HOME

Kendrick Lamars "To Pimp A Butterfly": Rap-Hype der Stunde - oder Jahrhundertwerk?

Gerade ist "To Pimp A Butterfly" von Kendrick Lamar erschienen. Selten war sich das Feuilleton so einig, dass es sich um ein Meisterwerk handelt. Aber kann man sich da jetzt schon sicher sein?

Von Tim Sohr

Kendrick Lamar, die umjubelte Hoffnung des HipHop

Kendrick Lamar, die umjubelte Hoffnung des HipHop

Diese Scheibe ist ein Hit - wann kriegt ihr das endlich mit?", sang Karl Dall schon 1975 als Parodie auf das schnelllebige Musikbusiness. 40 Jahre später ist es noch viel schneller geworden, und den eindrucksvollsten Beweis seit langem liefert der Hype um Kendrick Lamars neues Album "To Pimp A Butterfly". Denn: Dass diese Scheibe ein Hit ist, konnte inzwischen wirklich jeder mitkriegen.

Lamar wurde vor drei Jahren mit "Good Kid, M.a.a.d City" einer größeren Hörerschaft bekannt und galt fortan nicht zu Unrecht als Hoffnungsträger des stagnierenden Mainstream-Rap, denn der damals 25-Jährige aus Compton war lyrisch versierter und reflektierter als alle anderen Newcomer. Ein paar Beats von Dr. Dre taten ihr Übriges, schon war "Good Kid" das beste Debütalbum seit Kanye Wests "The College Dropout" im Jahr 2004.

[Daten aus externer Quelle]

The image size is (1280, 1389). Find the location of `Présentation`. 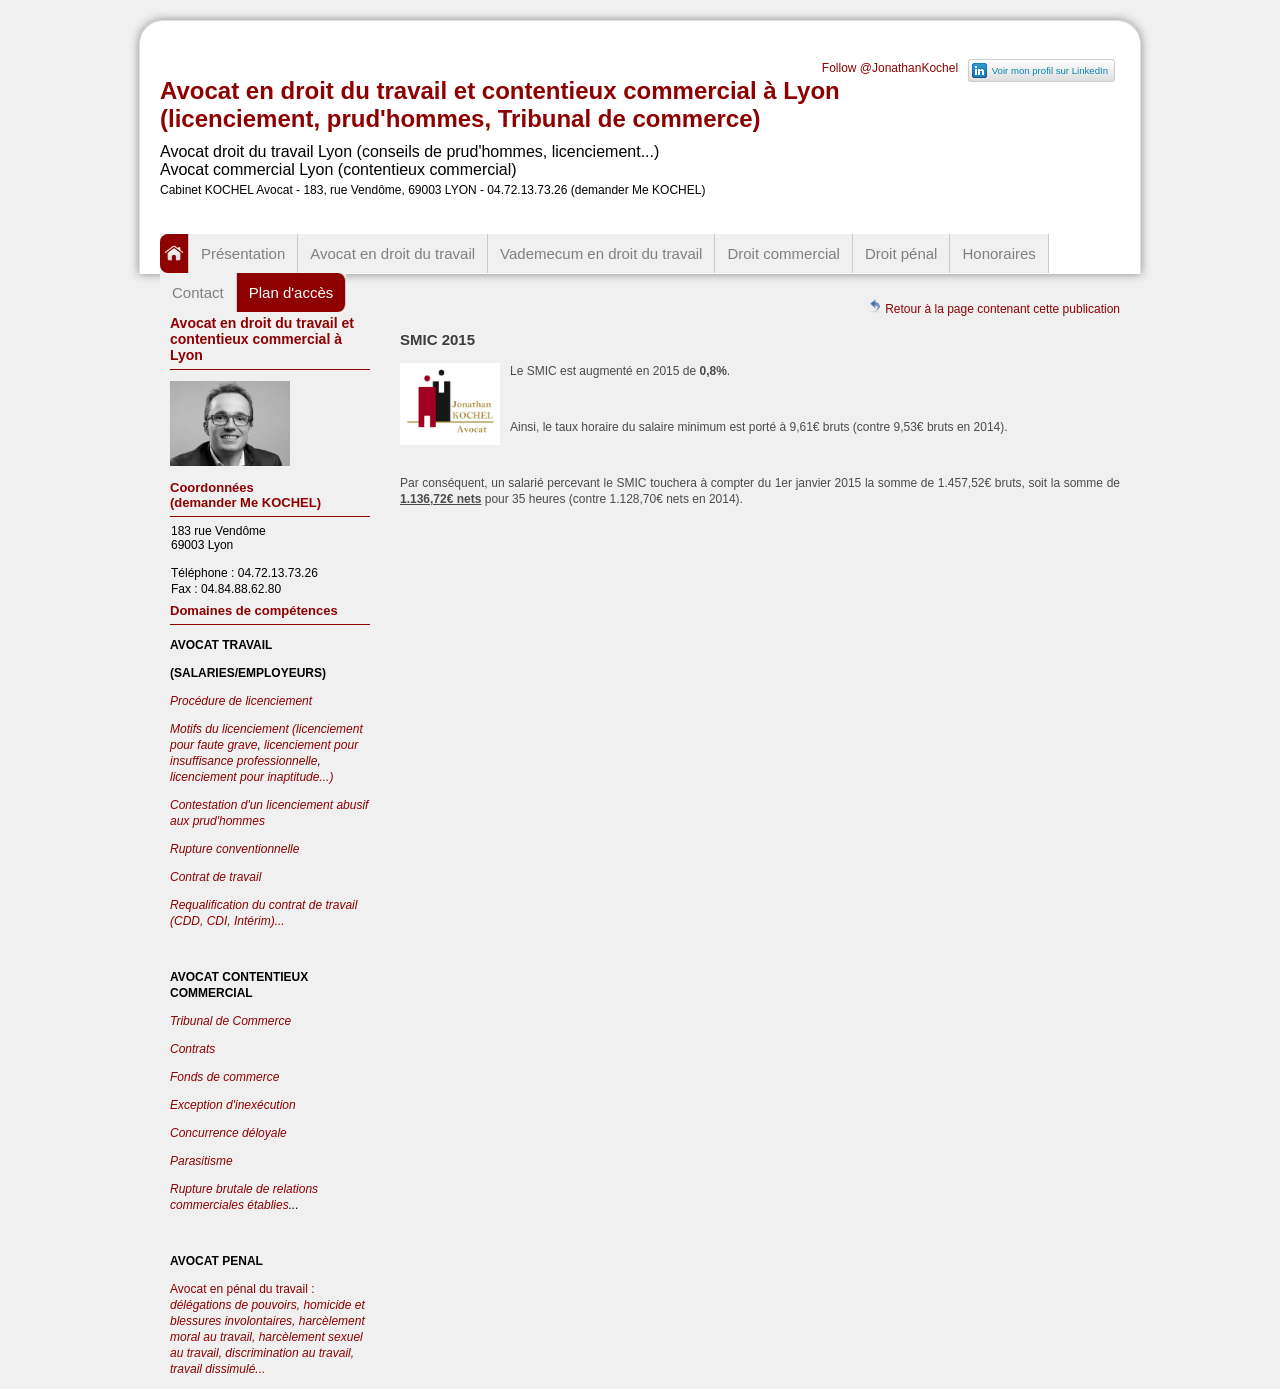 Présentation is located at coordinates (243, 253).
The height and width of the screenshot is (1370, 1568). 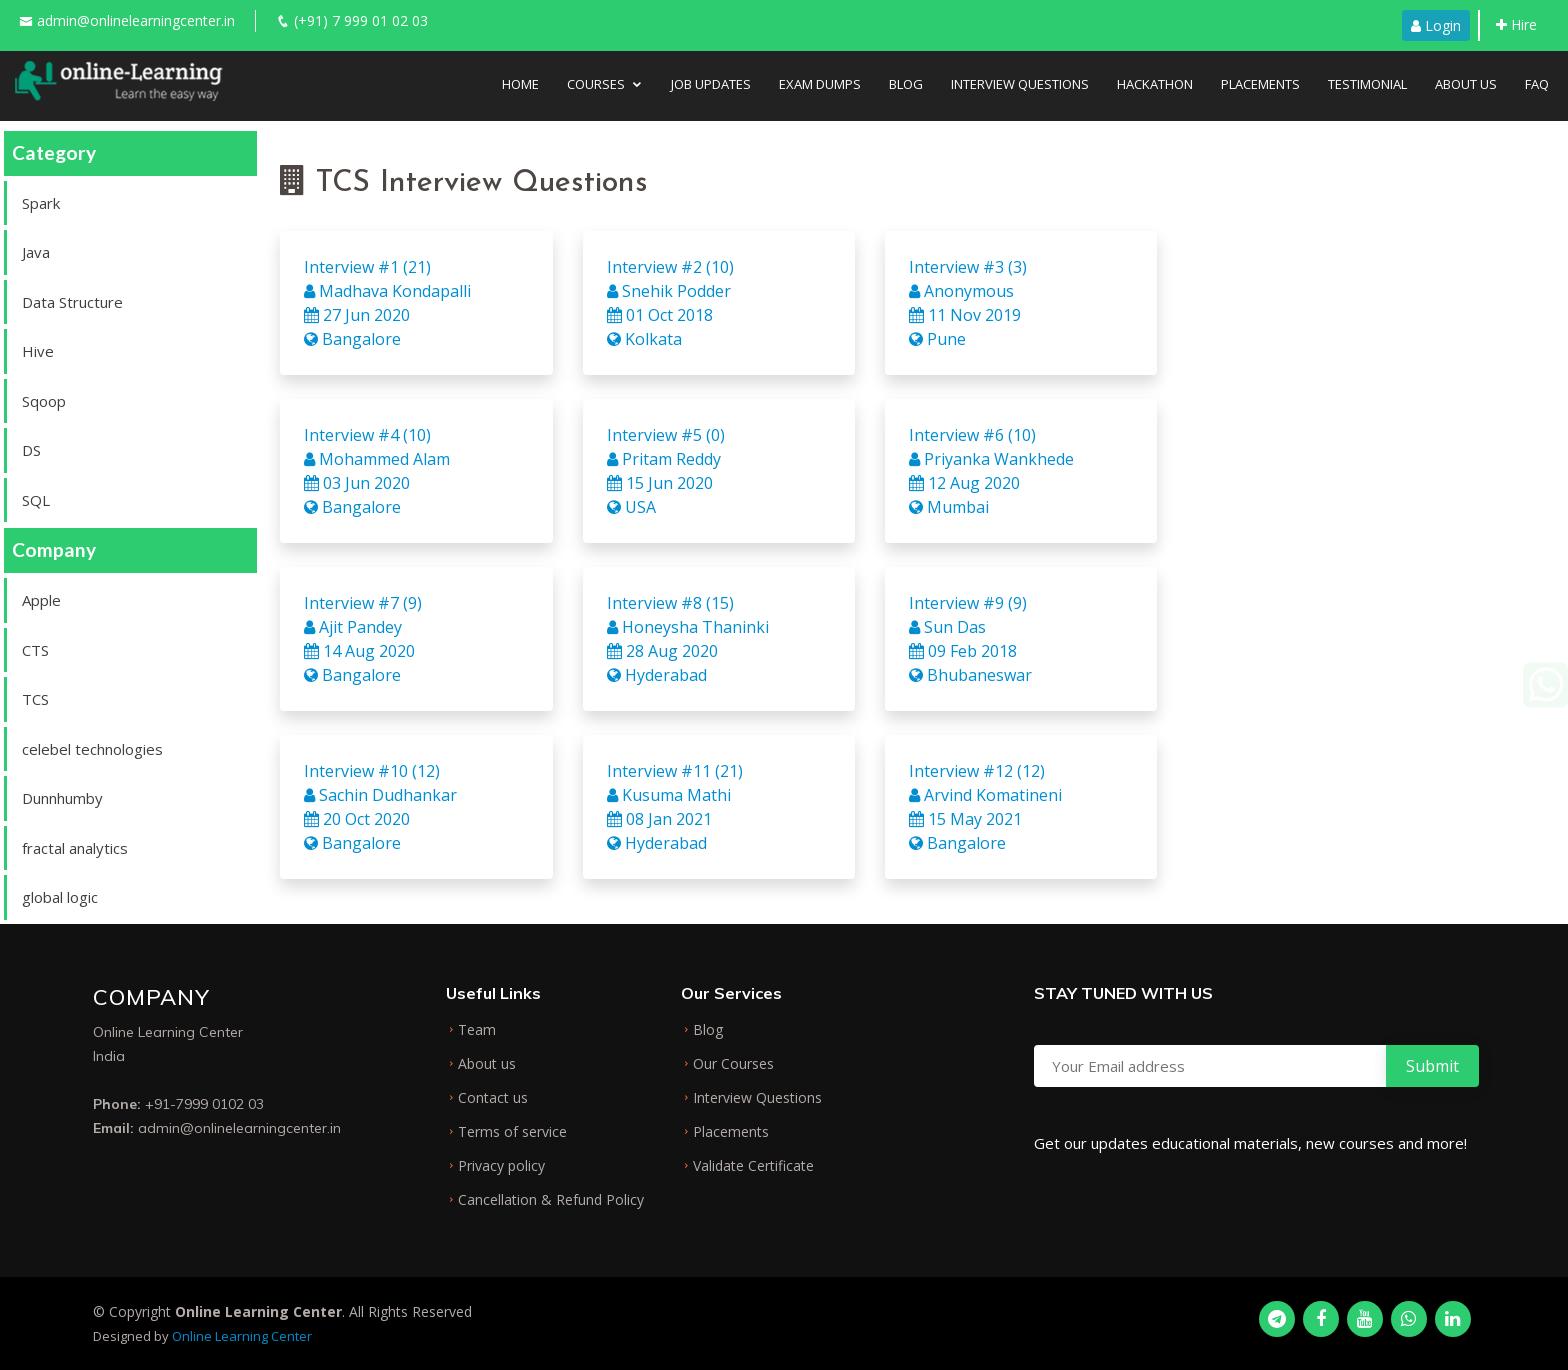 What do you see at coordinates (1367, 84) in the screenshot?
I see `Testimonial` at bounding box center [1367, 84].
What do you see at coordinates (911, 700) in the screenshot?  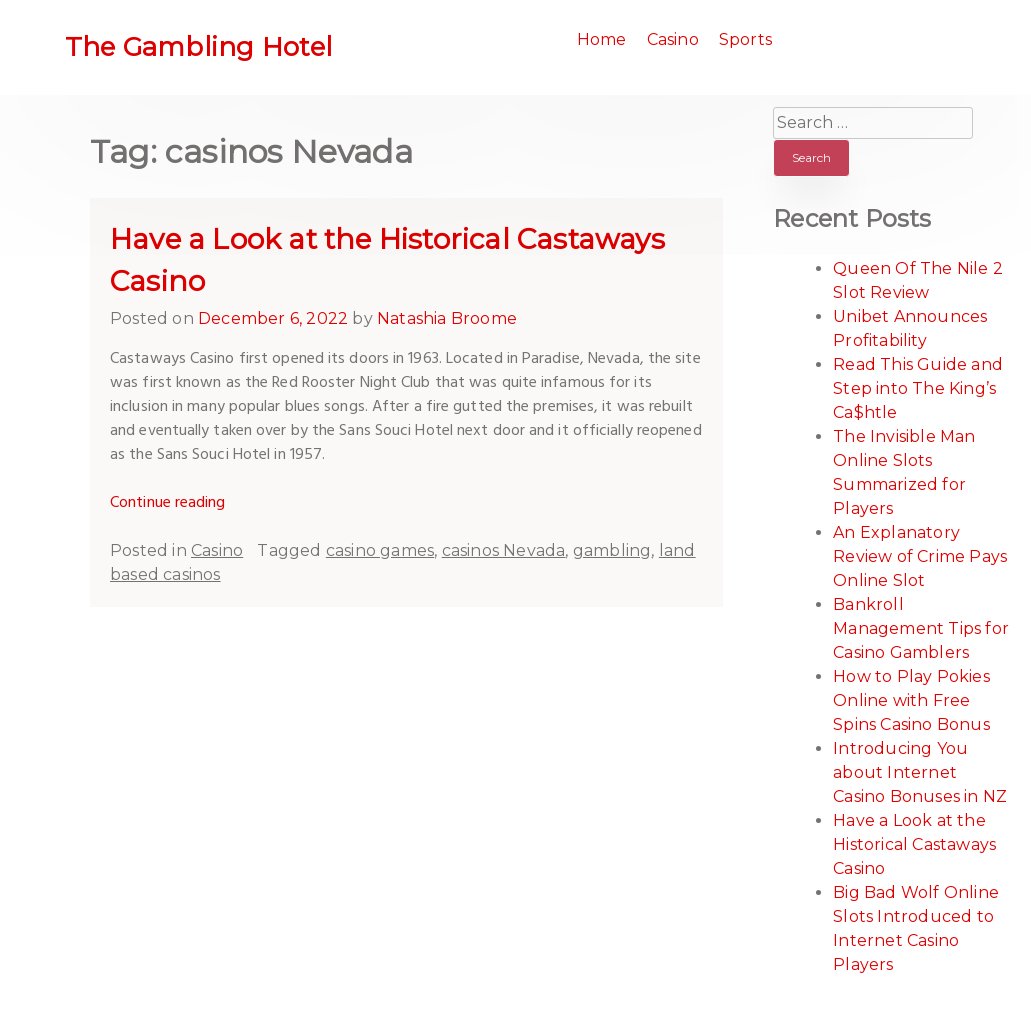 I see `How to Play Pokies Online with Free Spins Casino Bonus` at bounding box center [911, 700].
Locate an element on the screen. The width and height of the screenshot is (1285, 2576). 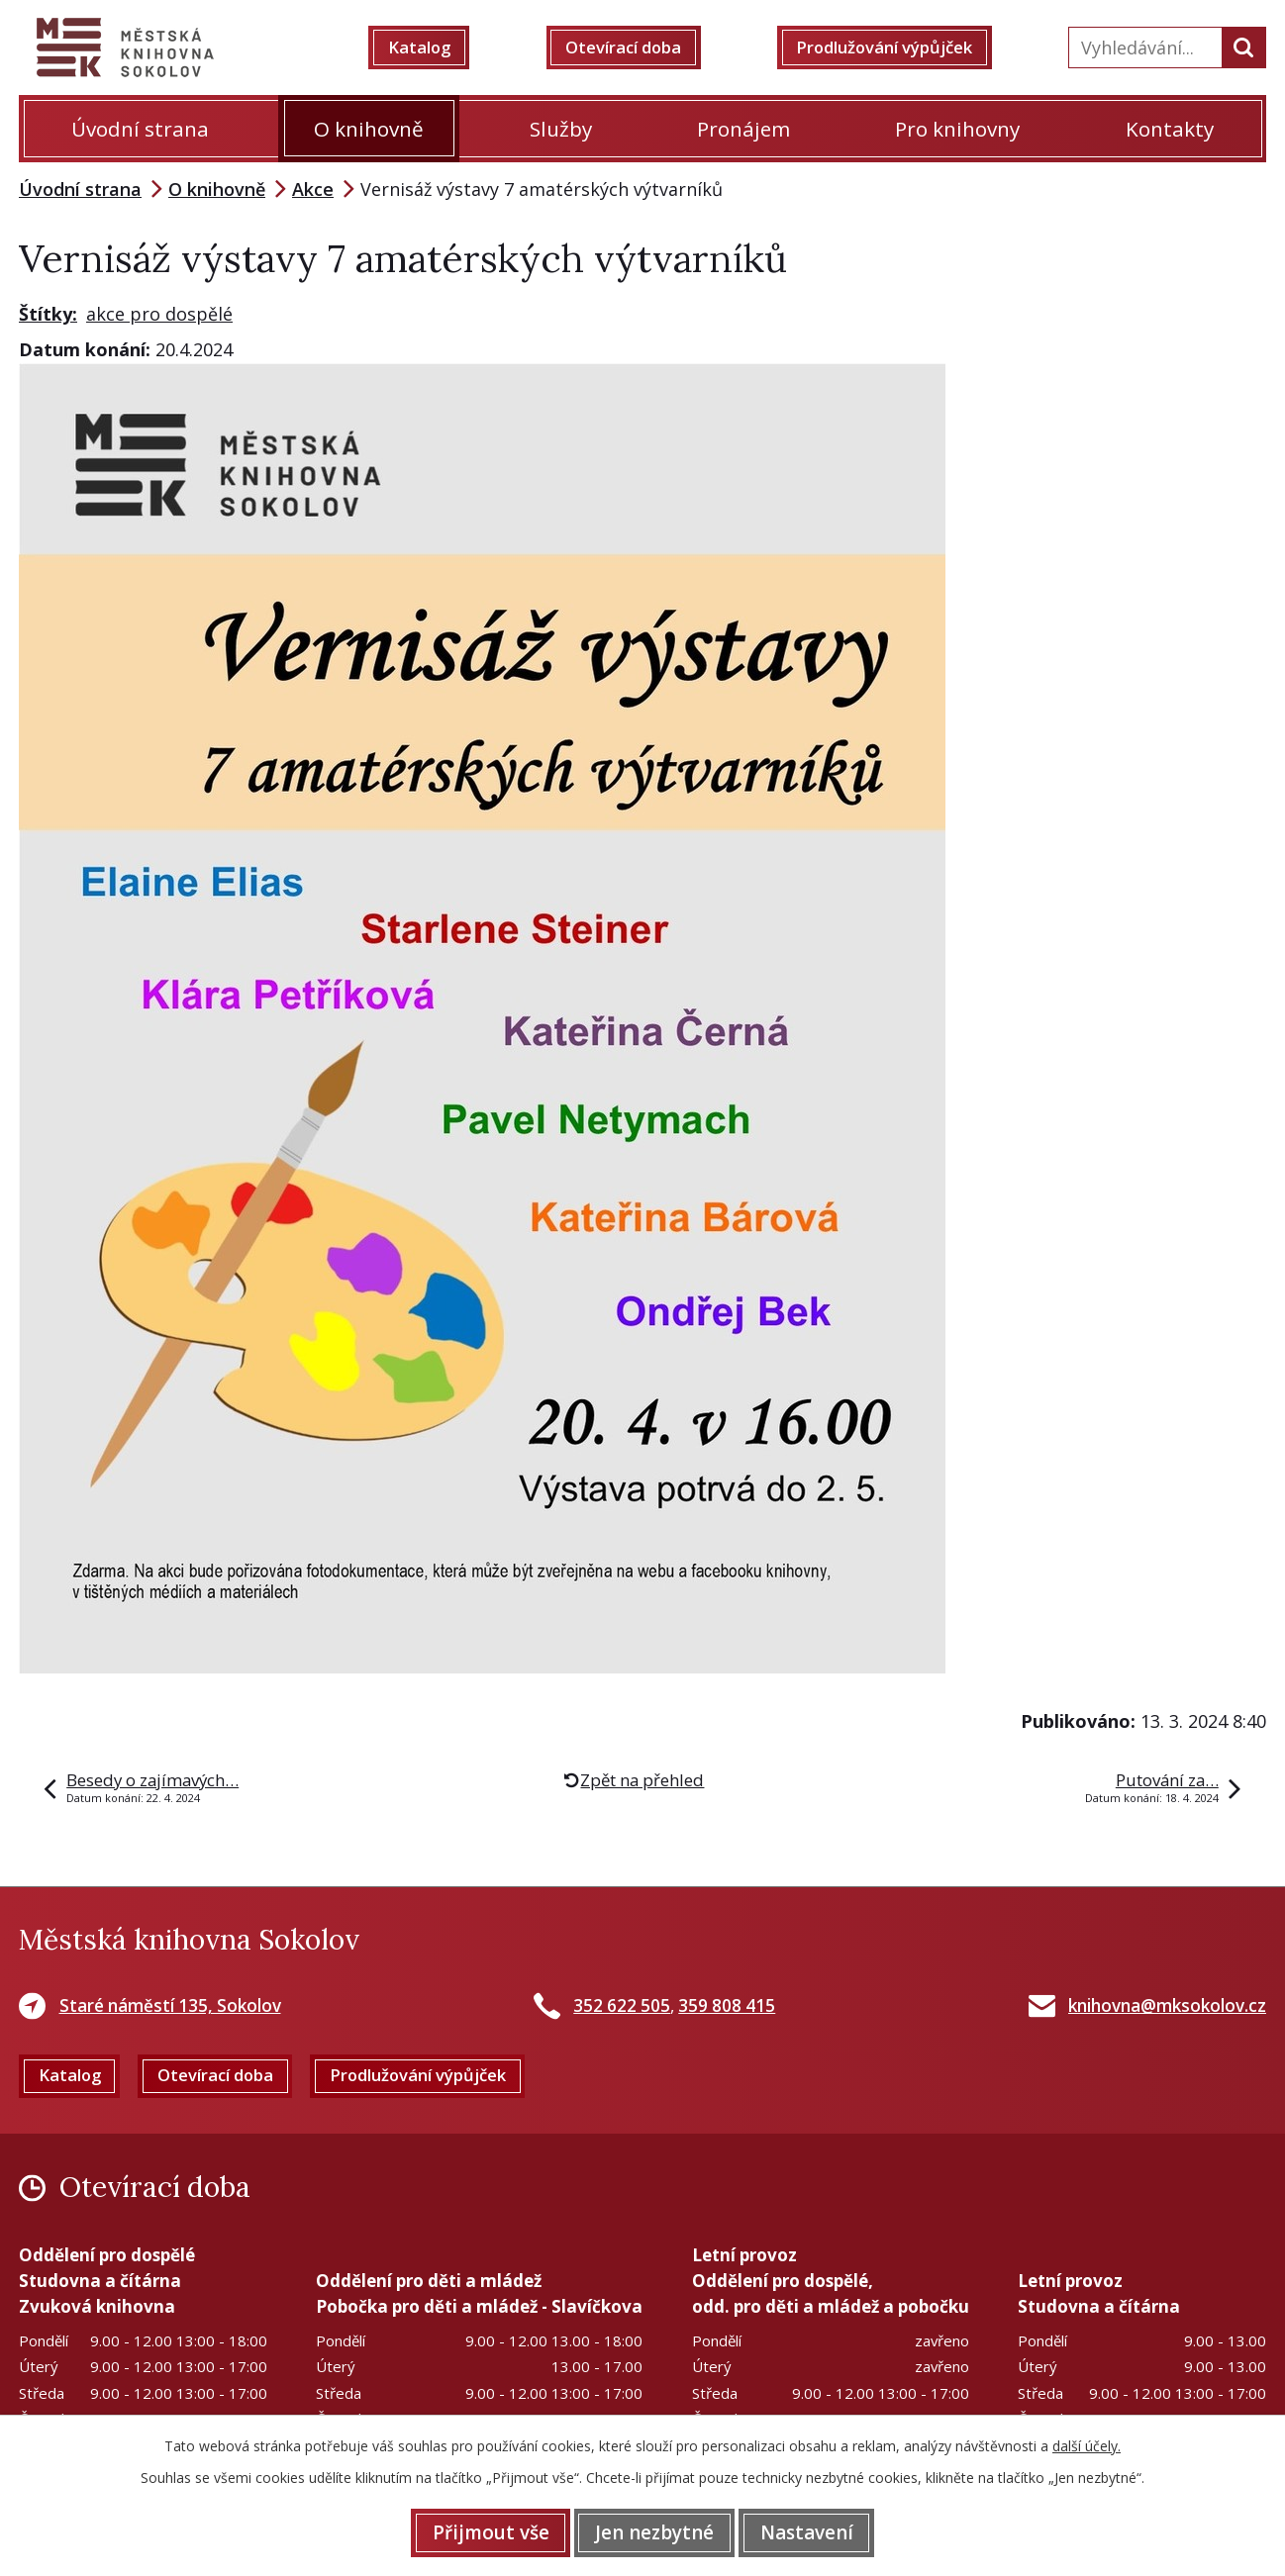 Kontakty is located at coordinates (1170, 129).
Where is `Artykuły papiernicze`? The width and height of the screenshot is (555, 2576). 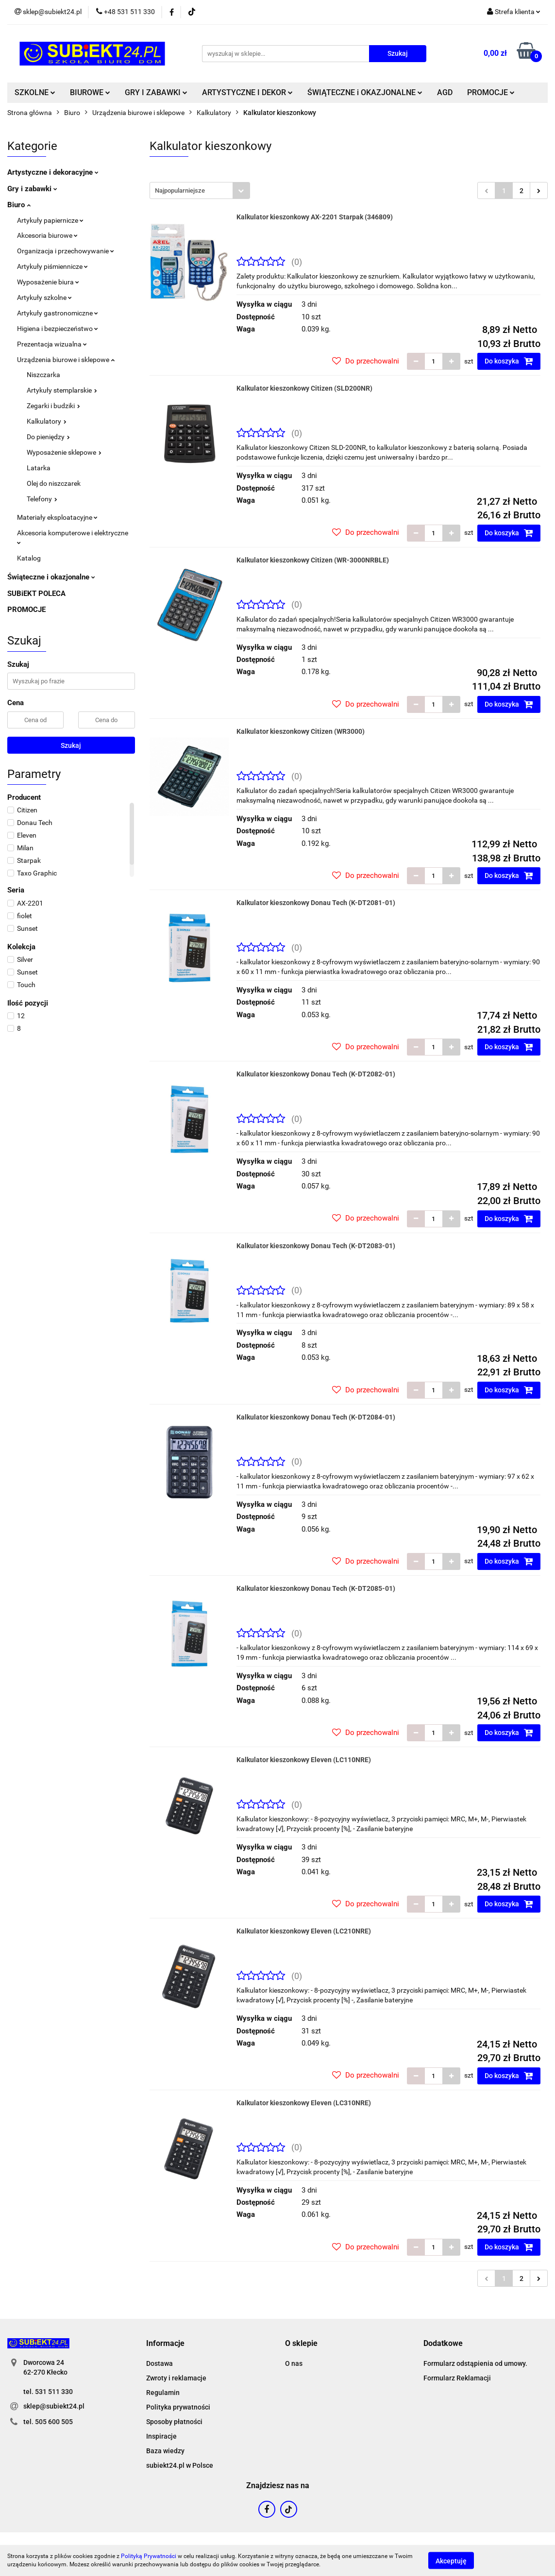 Artykuły papiernicze is located at coordinates (50, 220).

Sehnsüchtig erwartet, zum Klassiker erklärt

Der Nachfolger wurde von der HipHop-Gemeinde ebenso sehnsüchtig erwartet wie vom internationalen Feuilleton. Mit einem medialen Aufruhr dieses Ausmaßes war dennoch nicht zu rechnen. Seit das Album vor einer Woche als Download verfügbar ist, schreiben Kritiker die Platte um die Wette in den Olymp, von Meilenstein und Klassiker ist überall die Rede. Zum Beispiel die "Los Angeles Times": "Jeder, der die Beschwerden, die Frustration, die Inspiration und die kreative Kraft von Jugendkultur verstehen möchte, sollte jedes Wort von 'To Pimp A Butterfly' aufsaugen."

Noch bemerkenswerter als die Begeisterung der US-Presse sind die Reaktionen in Deutschland, wo HipHop in den Medien traditionell eher nachlässig verhandelt wird. Aber ähnlich der kollektiven Begeisterung über das "Russisch Roulette"-Album des Offenbacher Rappers Haftbefehl vor wenigen Monaten liefern sich die Kritiker einen Wettbewerb, wer die größten Superlative für "To Pimp A Butterfly" (er-)findet. "Die Zeit" vergleicht ihn mit Marvin Gaye, James Brown und Nina Simone. "Ein Meisterwerk", verkündet die "Berliner Zeitung". "Dieses Album ist eine Bombe", jubelt die "Frankfurter Allgemeine Sonntagszeitung".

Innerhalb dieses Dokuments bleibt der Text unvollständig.